O silêncio no apartamento de Lisa Cuddy era denso, quase sólido, carregado com um tipo de eletricidade estática que fazia os pelos da nuca de Gregory House se arrepiarem. Ele não costumava bater antes de entrar — a fechadura da diretora era pateticamente fácil de burlar com um cartão de crédito ou uma gazua improvisada —, mas, desta vez, o motivo não era uma discussão sobre orçamento ou um diagnóstico impossível.

House estava inquieto. O desmaio de Cuddy no hospital, horas antes, não fazia sentido médico. Os exames estavam limpos. O coração dela estava saudável, mas o terror que ele viu nos olhos dela antes de as pálpebras se fecharem... aquilo não era clínico. Era humano. Era visceral.

Ele entrou mancando, a bengala batendo suavemente no piso de madeira, o som ecoando pelo corredor escuro.

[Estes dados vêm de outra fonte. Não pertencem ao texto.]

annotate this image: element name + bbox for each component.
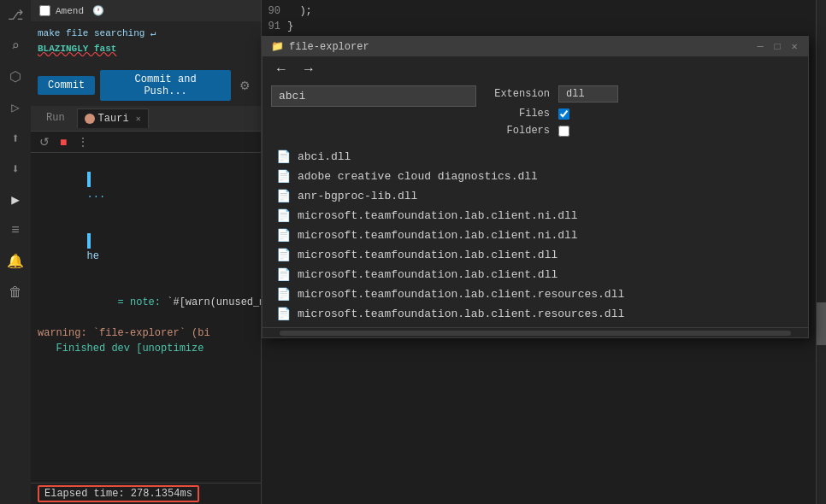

— Cuddy? Se você estiver pelada, avise agora para eu poder ajustar o foco da minha visão — gritou ele, tentando manter o tom sarcástico habitual para disfarçar o nó de ansiedade em seu peito.

Não houve resposta. Apenas o som abafado de uma conversa na sala de estar. House franziu o cenho. Seus instintos, afiados por décadas detectando mentiras e anomalias, entraram em alerta máximo. Ele avançou devagar, a dor na perna esquerda latejando a cada passo, até chegar à entrada da sala.

Lá estava ela. Cuddy parecia uma estátua de cera, pálida e rígida. E ao lado dela, um homem que House nunca tinha visto, mas que instantaneamente odiou. Ele era alto, de aparência polida, mas com um brilho nos olhos que House reconhecia bem: o brilho de quem gosta de exercer poder sobre os outros.

Mark. O nome que ele ouvira Cuddy sussurrar em um delírio febril anos atrás. O fantasma que, agora House percebia, nunca tinha realmente deixado de assombrá-la.

Assim que Mark notou a presença de House, um sorriso predatório se espalhou por seu rosto. Ele não recuou. Em vez disso, deu um passo para mais perto de Lisa, envolvendo a cintura dela com um braço possessivo.

— Lisa, querida, você não me disse que teríamos visitas — disse Mark, a voz aveludada e carregada de uma falsa cortesia que fez o estômago de House revirar.

Cuddy estava paralisada. Seus olhos encontraram os de House por um breve segundo — um pedido de socorro silencioso que o médico captou instantaneamente.

— Eu sou o médico dela. E também o cara que sabe exatamente como se livrar de lixo doméstico — disparou House, apertando o cabo da bengala. — Quem é o Ken de vitrine?

Mark riu, um som seco e sem humor. Ele olhou para House com desdém, notando a bengala e a postura curvada.

— Eu sou o passado da Lisa. E, pelo que parece, o futuro também. Não é, meu amor?

Antes que Cuddy pudesse reagir, Mark a puxou para si com uma força desnecessária e a beijou. Não foi um beijo de afeto; foi uma marcação de território. Foi um ato de agressão disfarçado de romance, executado especificamente para que House visse.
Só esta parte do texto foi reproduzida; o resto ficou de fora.